Towards Differential Relational Privacy and its use in Question Answering
This addresses privacy concerns for users of question answering systems by providing a way to control memorization without sacrificing learning, though it is incremental as it builds on differential privacy concepts.
The paper tackles the problem of privacy risks from memorizing entity relations in question answering models by introducing Relational Memorization (RM) and Differential Relational Privacy (DrP), showing that bounding RM does not harm model performance, especially in long-tailed data distributions.

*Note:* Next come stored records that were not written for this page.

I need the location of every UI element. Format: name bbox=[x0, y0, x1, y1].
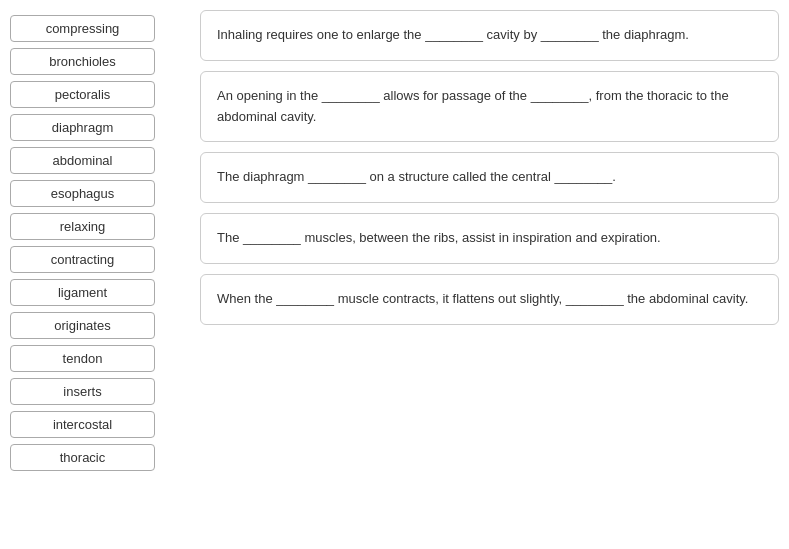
word-btn-esophagus[interactable]: esophagus bbox=[10, 180, 155, 207]
word-btn-compressing[interactable]: compressing bbox=[10, 15, 155, 42]
word-btn-abdominal[interactable]: abdominal bbox=[10, 147, 155, 174]
question-card-3: The diaphragm ________ on a structure ca… bbox=[200, 152, 779, 203]
question-card-5: When the ________ muscle contracts, it f… bbox=[200, 274, 779, 325]
word-btn-diaphragm[interactable]: diaphragm bbox=[10, 114, 155, 141]
word-btn-bronchioles[interactable]: bronchioles bbox=[10, 48, 155, 75]
word-btn-contracting[interactable]: contracting bbox=[10, 246, 155, 273]
question-card-1: Inhaling requires one to enlarge the ___… bbox=[200, 10, 779, 61]
word-bank: compressingbronchiolespectoralisdiaphrag… bbox=[10, 10, 185, 539]
question-card-4: The ________ muscles, between the ribs, … bbox=[200, 213, 779, 264]
word-btn-relaxing[interactable]: relaxing bbox=[10, 213, 155, 240]
word-btn-tendon[interactable]: tendon bbox=[10, 345, 155, 372]
question-card-2: An opening in the ________ allows for pa… bbox=[200, 71, 779, 143]
word-btn-inserts[interactable]: inserts bbox=[10, 378, 155, 405]
word-btn-ligament[interactable]: ligament bbox=[10, 279, 155, 306]
word-btn-thoracic[interactable]: thoracic bbox=[10, 444, 155, 471]
word-btn-pectoralis[interactable]: pectoralis bbox=[10, 81, 155, 108]
word-btn-intercostal[interactable]: intercostal bbox=[10, 411, 155, 438]
word-btn-originates[interactable]: originates bbox=[10, 312, 155, 339]
questions-container: Inhaling requires one to enlarge the ___… bbox=[200, 10, 779, 539]
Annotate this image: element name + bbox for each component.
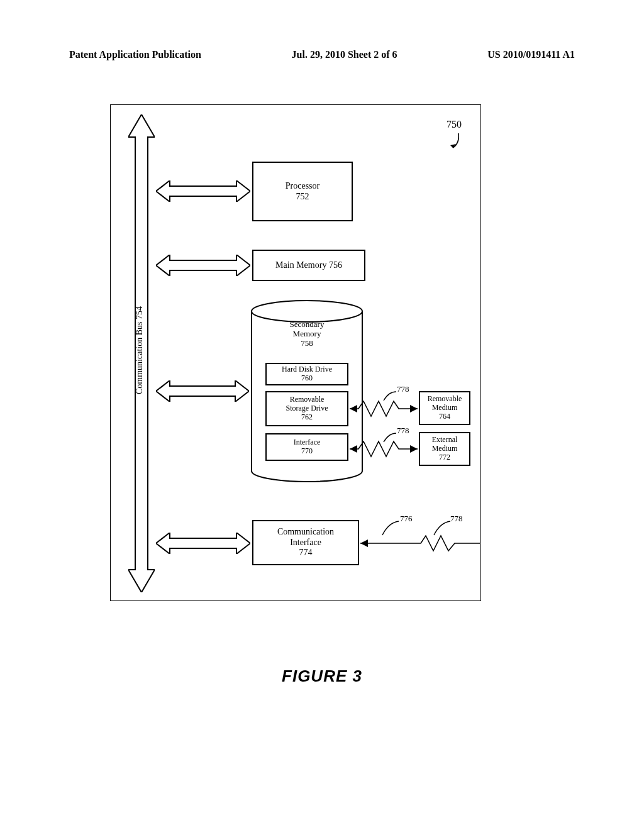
rsd-t2: Storage Drive bbox=[286, 404, 328, 413]
rsd-ref: 762 bbox=[301, 413, 313, 422]
secondary-memory-t1: Secondary bbox=[290, 319, 325, 329]
hdd-ref: 760 bbox=[301, 374, 313, 383]
page-header: Patent Application Publication Jul. 29, … bbox=[69, 49, 575, 60]
comm-interface-ref: 774 bbox=[299, 548, 313, 558]
processor-ref: 752 bbox=[296, 192, 309, 202]
squiggle-comm bbox=[360, 534, 480, 553]
callout-776: 776 bbox=[400, 514, 413, 524]
callout-776-leader bbox=[380, 519, 400, 536]
comm-interface-t1: Communication bbox=[277, 527, 334, 538]
callout-778-b-leader bbox=[381, 431, 397, 443]
header-right: US 2010/0191411 A1 bbox=[487, 49, 575, 60]
external-medium-box: External Medium 772 bbox=[419, 432, 470, 466]
arrow-bus-secondary bbox=[156, 380, 249, 402]
callout-750: 750 bbox=[447, 119, 462, 130]
processor-title: Processor bbox=[286, 181, 319, 192]
interface-ref: 770 bbox=[301, 447, 313, 456]
callout-750-leader bbox=[449, 132, 462, 151]
arrow-bus-memory bbox=[156, 255, 250, 276]
main-memory-label: Main Memory 756 bbox=[275, 260, 342, 271]
header-center: Jul. 29, 2010 Sheet 2 of 6 bbox=[292, 49, 397, 60]
figure-frame: 750 Communication Bus 754 Processor 752 … bbox=[110, 104, 481, 601]
external-medium-t1: External bbox=[432, 436, 458, 445]
header-left: Patent Application Publication bbox=[69, 49, 201, 60]
figure-caption: FIGURE 3 bbox=[0, 667, 644, 686]
interface-title: Interface bbox=[294, 438, 321, 447]
svg-marker-4 bbox=[350, 445, 357, 453]
secondary-memory-label: Secondary Memory 758 bbox=[250, 320, 364, 348]
svg-marker-2 bbox=[350, 405, 357, 412]
processor-box: Processor 752 bbox=[252, 162, 353, 221]
svg-point-1 bbox=[252, 301, 362, 322]
comm-interface-t2: Interface bbox=[290, 538, 321, 548]
rsd-box: Removable Storage Drive 762 bbox=[265, 391, 348, 426]
callout-778-b: 778 bbox=[397, 426, 409, 436]
external-medium-t2: Medium bbox=[432, 445, 458, 453]
callout-778-c: 778 bbox=[450, 514, 463, 524]
removable-medium-t2: Medium bbox=[432, 404, 458, 412]
arrow-bus-comm bbox=[156, 533, 250, 554]
arrow-bus-processor bbox=[156, 180, 250, 202]
hdd-box: Hard Disk Drive 760 bbox=[265, 363, 348, 385]
callout-778-a: 778 bbox=[397, 384, 409, 394]
secondary-memory-ref: 758 bbox=[301, 338, 313, 348]
page: Patent Application Publication Jul. 29, … bbox=[0, 0, 644, 830]
hdd-title: Hard Disk Drive bbox=[282, 365, 332, 374]
rsd-t1: Removable bbox=[290, 396, 325, 404]
comm-interface-box: Communication Interface 774 bbox=[252, 520, 359, 565]
secondary-memory-cylinder: Secondary Memory 758 Hard Disk Drive 760… bbox=[250, 300, 364, 482]
removable-medium-ref: 764 bbox=[439, 412, 450, 421]
removable-medium-box: Removable Medium 764 bbox=[419, 391, 470, 425]
interface-box: Interface 770 bbox=[265, 433, 348, 461]
callout-778-c-leader bbox=[431, 519, 452, 536]
main-memory-box: Main Memory 756 bbox=[252, 250, 365, 281]
removable-medium-t1: Removable bbox=[428, 395, 462, 404]
svg-marker-6 bbox=[360, 540, 368, 547]
squiggle-rsd bbox=[350, 399, 418, 418]
bus-label: Communication Bus 754 bbox=[135, 306, 145, 394]
svg-marker-5 bbox=[410, 445, 418, 453]
external-medium-ref: 772 bbox=[439, 453, 450, 462]
svg-marker-3 bbox=[410, 405, 418, 412]
callout-778-a-leader bbox=[381, 389, 397, 402]
secondary-memory-t2: Memory bbox=[293, 329, 321, 338]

Memorization of the relation between entities in a dataset can lead to privacy issues when using a trained model for question answering. We introduce Relational Memorization (RM) to understand, quantify and control this phenomenon. While bounding general memorization can have detrimental effects on the performance of a trained model, bounding RM does not prevent effective learning. The difference is most pronounced when the data distribution is long-tailed, with many queries having only few training examples: Impeding general memorization prevents effective learning, while impeding only relational memorization still allows learning general properties of the underlying concepts. We formalize the notion of Relational Privacy (RP) and, inspired by Differential Privacy (DP), we provide a possible definition of Differential Relational Privacy (DrP). These notions can be used to describe and compute bounds on the amount of RM in a trained model. We illustrate Relational Privacy concepts in experiments with large-scale models for Question Answering.